[Record excerpts]
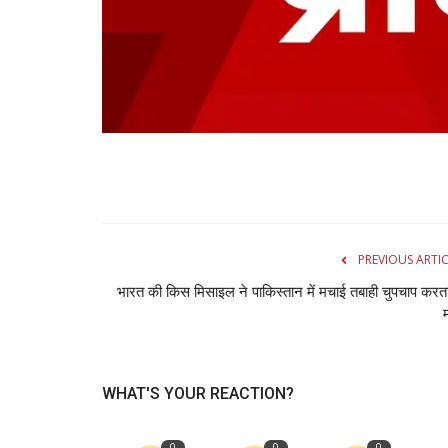
PREVIOUS ARTI
भारत की किस मिसाइल ने पाकिस्तान में मचाई तबाही चुपचाप करता
WHAT'S YOUR REACTION?
0
0
0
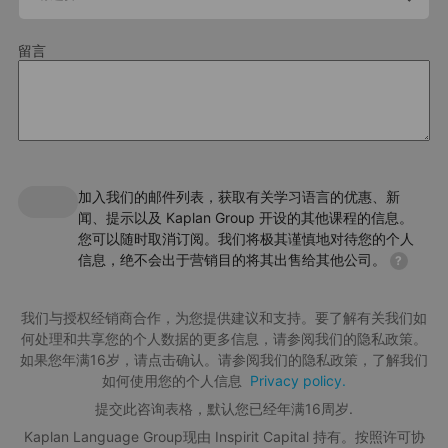
留言
加入我们的邮件列表，获取有关学习语言的优惠、新
闻、提示以及 Kaplan Group 开设的其他课程的信息。
您可以随时取消订阅。我们将极其谨慎地对待您的个人
信息，绝不会出于营销目的将其出售给其他公司。
?
我们与授权经销商合作，为您提供建议和支持。要了解有关我们如
何处理和共享您的个人数据的更多信息，请参阅我们的隐私政策。
如果您年满16岁，请点击确认。请参阅我们的隐私政策，了解我们
如何使用您的个人信息
Privacy policy.
提交此咨询表格，默认您已经年满16周岁.
Kaplan Language Group现由 Inspirit Capital 持有。按照许可协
[/Record excerpts]
Try it:
A single figure is the whole answer: the number of lines in the listing that contain the word "Kaplan".

The answer:
2